*** Opening of Data provided ***

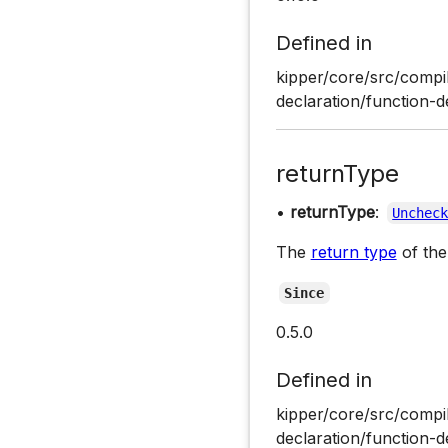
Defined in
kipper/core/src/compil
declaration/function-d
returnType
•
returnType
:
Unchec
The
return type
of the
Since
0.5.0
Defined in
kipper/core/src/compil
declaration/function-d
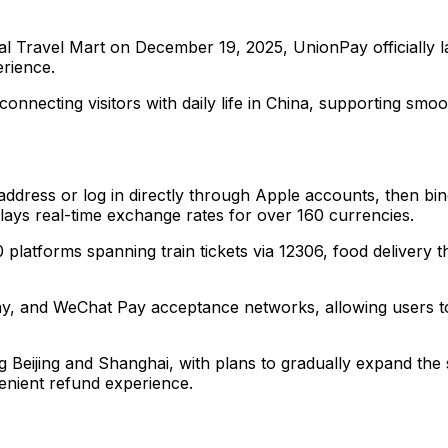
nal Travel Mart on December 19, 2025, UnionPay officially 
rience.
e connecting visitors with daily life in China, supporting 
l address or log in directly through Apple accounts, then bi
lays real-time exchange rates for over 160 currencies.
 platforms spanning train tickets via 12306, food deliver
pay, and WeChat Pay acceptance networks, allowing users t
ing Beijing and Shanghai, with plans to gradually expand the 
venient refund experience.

*** Close of Data provided ***
*** Opening of Data provided ***

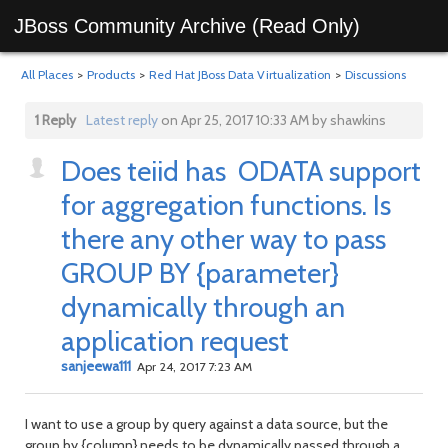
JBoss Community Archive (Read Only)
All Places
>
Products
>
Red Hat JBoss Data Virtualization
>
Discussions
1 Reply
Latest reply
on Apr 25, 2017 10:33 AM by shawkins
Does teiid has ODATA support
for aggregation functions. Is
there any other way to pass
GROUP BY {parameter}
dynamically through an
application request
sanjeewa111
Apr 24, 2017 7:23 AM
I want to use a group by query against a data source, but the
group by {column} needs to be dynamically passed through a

*** Close of Data provided ***

**Work to complete:** Print only what lies in the material above starting at the line with "dynamically through an" and ending at the line with "passed through a", every line exactly as given.

**The completed task:**
dynamically through an
application request
sanjeewa111
Apr 24, 2017 7:23 AM
I want to use a group by query against a data source, but the
group by {column} needs to be dynamically passed through a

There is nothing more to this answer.